At the top of Thursday’s NBC Today, co-host Savannah Guthrie hailed President Obama’s Wednesday press conference: “Unfiltered. President Obama launches a vigorous defense of his controversial deal with Iran.” Introducing a report on the topics minutes later, Guthrie proclaimed: “...a news conference some are calling unplugged. During a more than hour-long session with the reporters, the President was as emotional as we’ve seen him...”
White House correspondent Kristen Welker took on the role of cheerleader as she declared: “For President Obama, getting the Iran deal through Congress is key to securing his foreign policy legacy. So in a feisty press conference yesterday, he laid out an impassioned defense for the agreement...”
She hyped the President’s willingness to answer questions: “It was President Obama like we've rarely seen him....Begging reporters to bring it on in the Iran debate, while taking on critics....he seemed to relish the fight, even asking for more questions once his list had run out.”
In reality, after Obama made a big show of asking for more questions, he only allowed one more brief question before leaving the presser.
While Welker seemed amazed by the President actually tolerating the media, she was simultaneously thrilled that Obama denounced one of her colleagues for asking a tough question: “And while he’s known as ‘No-Drama Obama,’ the President even scolded a reporter when asked about U.S. hostages in Iran.”
A soundbite played of CBS White House correspondent Major Garrett confronting Obama over American hostages still being held in Iran, followed by the President dismissing the challenge: “Major, that's nonsense. And you should know better.”
Perhaps the only thing “unplugged” at Obama’s next press conference may be Garrett’s microphone.
On Thursday’s CBS This Morning, co-host Charlie Rose actually sided with the President and asked Garrett if he had any “second thoughts” about being so hard on Obama.
On Wednesday, all three evening newscasts applauded the commander in chief for his “spirited defense” of the Iran deal.

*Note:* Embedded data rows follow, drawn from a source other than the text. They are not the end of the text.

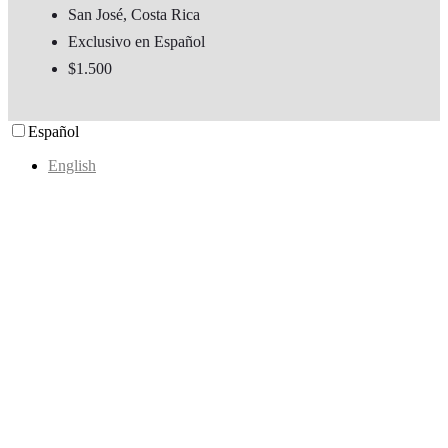
San José, Costa Rica
Exclusivo en Español
$1.500
Español
English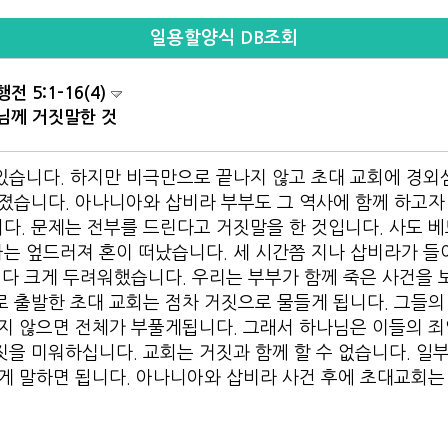
일용할양식 DB조회
전 5:1-16(4)
님께 거짓말한 것
있습니다. 하지만 비극만으로 끝나지 않고 초대 교회에 경외심
졌습니다. 아나니아와 삽비라 부부도 그 역사에 함께 하고자
다. 문제는 전부를 드린다고 거짓말을 한 것입니다. 사도 
는 엎드러져 혼이 떠났습니다. 세 시간쯤 지나 삽비라가 들
 다 크게 두려워했습니다. 우리는 부부가 함께 죽은 사건을 
 출발한 초대 교회는 점차 거짓으로 물들게 됩니다. 그들의
하지 않으면 전체가 부풀게됩니다. 그래서 하나님은 이들의 
을 미워하십니다. 교회는 거짓과 함께 할 수 없습니다. 일
게 말하면 됩니다. 아나니아와 삽비라 사건 후에 초대교회는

Here is an excerpt of Welker’s July 16 report:
7:05 AM ET
KRISTEN WELKER: Savannah, good morning to you. For President Obama, getting the Iran deal through Congress is key to securing his foreign policy legacy. So in a feisty press conference yesterday, he laid out an impassioned defense for the agreement, but it didn't end there. He also had sharp words for some in the room, and as we mentioned, even addressed Bill Cosby.
It was President Obama like we've rarely seen him.

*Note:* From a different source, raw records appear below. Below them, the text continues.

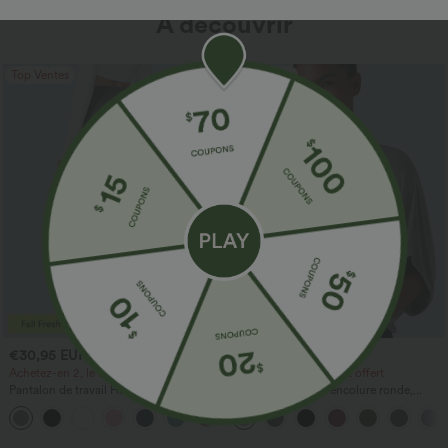
À découvrir
Top Ventes
Top Ventes
€30,95 EUR
€24,95 EUR
€36,95 EUR
Achetez-en 2, le 3e est offert
Achetez-en 2, le 3e est offert
Pantalon de travail Halara Flex™
Top décontracté à encolure ronde,
DayStretch à taille haute, avec poches et
manches chauve-souris et coupe ample
+24
coupe droite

BARACK OBAMA: I just want to make sure that we're not leaving any stones unturned here.
WELKER: Begging reporters to bring it on in the Iran debate, while taking on critics.
OBAMA: If we don't choose wisely I believe future generations will judge us harshly for letting this moment slip away.
WELKER: The President arguing the deal, which requires Iran to scale back its nuclear program in exchange for sanctions relief, is better than the alternative.
OBAMA: And if the alternative is that we should bring Iran to heel through military force, then those critics should think so.
WELKER: And while he’s known as “No-Drama Obama,” the President even scolded a reporter when asked about U.S. hostages in Iran.
MAJOR GARRETT [CBS NEWS WHITE HOUSE CORRESPONDENT]: Can you tell the country, sir, why you are content, with all the fanfare around this deal, to leave the conscience of this nation and the strength of this nation unaccounted for in relation to these four Americans?
OBAMA: Major, that's nonsense. And you should know better.
WELKER: Still, he seemed to relish the fight, even asking for more questions once his list had run out.
OBAMA: Have we exhausted Iran questions here?